プログラミング適性のない人でも活躍できる業界であれ
この記事の反響について
文系でプログラマーになったけど色々失敗して3年半で会社を辞めた話 | denkigai | note
記事の内容を雑にまとめると「プログラミングの入門に失敗し、習得後も何をすれば良いかわからず投げ出してしまった」といった感じで、それらについての個人的な感想としては「本人よりもブラックな企業と行われた教育が悪そう」といったところなのだが、私が気になったのは下記の記述だ。
たぶん業界で活躍しているようなエンジニアはほとんどが「気がついたらプログラミングしていた」タイプの人だと思う。彼らが人の何倍も手を動かしているのは間違いないが、彼らはそれを「努力」だとは思っていないだろう。一方、「努力してプログラミングしている」人たちは、彼らの領域に至るまでにさらなる精神的な追い込みをかけなければならない。
関連して、記事の関連ツイートを見ると賛同している人も散見され「プログラミングが好きでないと駄目」だとか「趣味でコードを書くようでなければ駄目」だとか過激な意見も目に入った。まあ、駄目かは置いておいて、プログラミングが好きであったり余暇を使って趣味でコードを書いたりする人にプログラミングの適性があることは間違いないのだろう。
ただ、私はそんな風潮を持つ業界は大変不健全だと思っている。プログラミングが好きでなくても、適性がなくても、一定の教育を受ければ一定の水準に達せられる業界であってほしい。プログラミングを始めるモチベーションは人それぞれだ。

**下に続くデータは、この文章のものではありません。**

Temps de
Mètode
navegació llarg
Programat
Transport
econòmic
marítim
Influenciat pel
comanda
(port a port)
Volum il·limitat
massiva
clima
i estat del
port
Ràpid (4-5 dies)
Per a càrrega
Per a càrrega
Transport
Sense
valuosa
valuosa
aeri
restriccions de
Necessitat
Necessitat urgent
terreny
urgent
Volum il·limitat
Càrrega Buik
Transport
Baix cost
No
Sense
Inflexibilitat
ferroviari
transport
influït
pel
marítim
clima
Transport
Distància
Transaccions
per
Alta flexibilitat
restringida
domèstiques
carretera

自分の作りたいサービスがあってプログラミングを始める人、先の時代にプログラミング技術の習得が有利だと感じた人、新卒で何となく入社したら何故かソフトウェア開発事業部に配属された人(私だ)、どんな人々でも可能な限り等しく活躍のチャンスがある業界であってほしい。
プログラミングを好きになれない人、趣味でコードを書かない人を振り落としてしまう教育ではなく、プログラミングが好きでない人も、プログラミング以上に没頭できる趣味を持っている人も、何らかの理由でプログラミングを始めたいというモチベーションを感じたら、脱落することなく一定の水準まで引き上げてあげられるのが理想の教育ではないか。教育の目的は選別ではなく、最低水準の成果の確保であってほしいのだ。

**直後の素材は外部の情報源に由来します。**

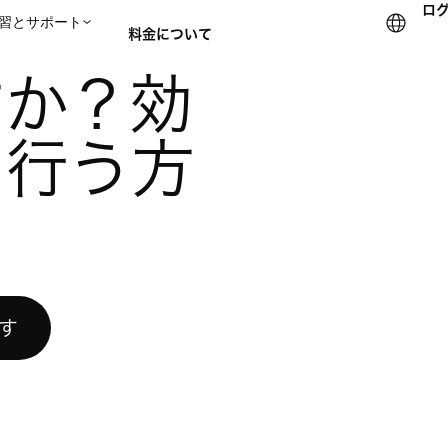
ロ
習とサポート
料金について
的な会議を行う方法
すか？効
セールスチームに問い合
を行う方
試す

私自身が割とプログラミングが好きな方で、業務外でもコードを書くタイプなので、全く説得力を持たせることはできないのだが、プログラミングを行うモチベーション自体は決して「好きだから」ではない。まず第一に非常に短い労働時間で比較的多く稼げる手段であること。次に、材料がなくてもマシンがあれば生産活動を行うことができ、在庫や資材を持たずしてビジネスができる選択肢であることだ。
成功しているプログラマーの皆が皆、プログラミングを心底楽しんで、趣味も余暇も捨ててコードを書いている訳ではない。そもそも趣味や余暇を捨てて勉学に勤しまなければ一流になれない業界なんて不健全すぎるだろう。勿論、余暇を削って勉学に勤しむ熱心なプログラマーの努力が報われやすい業界であることは大事だ。ただ、子育てで余暇が取れないシングルマザー(ファザー)や、他の没頭できる趣味や活動を持った人々であっても活躍できる業界であることも大事なのだ。

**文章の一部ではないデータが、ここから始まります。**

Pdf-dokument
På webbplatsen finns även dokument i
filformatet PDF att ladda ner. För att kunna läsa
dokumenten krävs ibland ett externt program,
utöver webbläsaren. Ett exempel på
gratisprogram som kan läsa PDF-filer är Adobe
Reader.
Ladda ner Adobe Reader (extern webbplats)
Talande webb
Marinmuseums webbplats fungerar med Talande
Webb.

事実としてプログラミングに多大な時間を捧げた上、そのことを苦ともしない人物がプログラマーとして大成しているケースは多い。ただ、それができない人を振り落とすような風潮は業界の健全性を損なう。プログラミングが好きでなかろうが、文系だろうが、中卒高卒だろうが、余暇がなかろうが、適性がなかろうが、どんな人でもプログラマーとして華々しく活躍できるチャンスに溢れた業界であることを切に願う。